Peck v. Montoya, 20-56413

Docket Number20-56413, No. 21-55411
Decision Date18 October 2022
Citation51 F.4th 877
Parties Susan PECK, individually and as surviving heir and successor in interest of Paul Mono (deceased), Plaintiff-Appellee, and Courtney Mono; Whitney Mono, Plaintiffs, v. Anthony MONTOYA; Michael Johnson; Brad Carrington; Brent Lind; John Frey, Defendants-Appellants, and County of Orange; Sandra Hutchens, Sherriff; Aaron McFatridge, Defendants. Susan Peck, individually and as surviving heir and successor in interest of Paul Mono (deceased), Plaintiff-Appellee, and Courtney Mono; Whitney Mono, Plaintiffs, v. Brad Carrington; Brent Lind; John Frey, Defendants-Appellants, and County of Orange; Sandra Hutchens, Sherriff; Aaron McFatridge; Anthony Montoya; Michael Johnson, Defendants.
CourtU.S. Court of Appeals — Ninth Circuit

Jesse K. Cox (argued), Norman J. Watkins, S. Frank Harrell, and Marlena R. Mlynarska, Lynberg & Watkins, Orange, California; for Defendants-Appellants.

David C. Washington (argued), Barbara E. Hadsell, Dan Stormer, and Tanya Sukhija-Cohen, Hadsell Stormer Renick & Dai LLP, Pasadena, California; for Plaintiff-Appellee.

Before: Mary M. Schroeder, Richard C. Tallman, and Eric D. Miller, Circuit Judges.

Opinion by Judge Miller ;

Concurrence by Judge Schroeder

OPINION

MILLER, Circuit Judge:

This case arises from a fatal encounter between Paul Mono and members of the Orange County Sheriff's Department. Five deputies responded to a 911 call reporting that Mono was acting erratically and threatening someone with a firearm. The deputies assert that Mono ignored their warnings, picked up a gun, and began raising it toward them. At that point, two of the deputies shot and killed Mono. Susan Peck, Mono's wife, tells a different story. She claims that eyewitness testimony and ballistics analysis prove that Mono was not moving toward the gun, never touched the gun, and did not pose an immediate threat to himself or others.

Peck sued the deputies under 42 U.S.C. § 1983, claiming that they violated Mono's Fourth Amendment right to be free from excessive force and her own Fourteenth Amendment right to a familial relationship. The district court denied the deputies' motion for summary judgment, and the deputies appeal.

On the excessive-force claim, we conclude that the deputies who shot Mono are not entitled to qualified immunity, but that the deputies who did not shoot him are entitled to qualified immunity. On the familial-association claim, we conclude that all of the deputies are entitled to qualified immunity. We therefore affirm in part and reverse in part.

I

In 2018, Paul Mono was 65 years old and legally blind.
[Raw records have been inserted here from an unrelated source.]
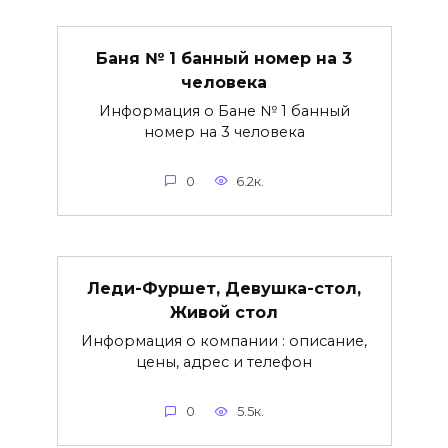
Баня № 1 банный номер на 3
человека
Информация о Бане № 1 банный
номер на 3 человека
0
6.2к.
Леди-Фуршет, Девушка-стол,
Живой стол
Информация о компании : описание,
цены, адрес и телефон
0
5.5к.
When he and his wife, Susan Peck, bought a house in Laguna Woods, California, they decided to renovate it to accommodate his visual impairment. Their real-estate agent, Jennifer Heflin, recommended the services of Dennis Metzler, a general contractor. Metzler began work, but Mono became dissatisfied with the pace and quality of his work. Mono's relationship with Metzler deteriorated, and Heflin stepped in to serve as intermediary between the two parties.

On February 5, Heflin visited the house, and Mono and Peck told her that they wanted to review Metzler's floor plans so that they could hire a different contractor. At some point during the visit, Mono showed Heflin a gun. The next day, Heflin met Metzler in a carport near Mono's house and obtained the floor plans from Metzler to give to Mono and Peck. Metzler, concerned for Heflin's safety, tried to discourage Heflin from going to the house. Heflin agreed to call Metzler and let him listen in on what was happening in Mono's house.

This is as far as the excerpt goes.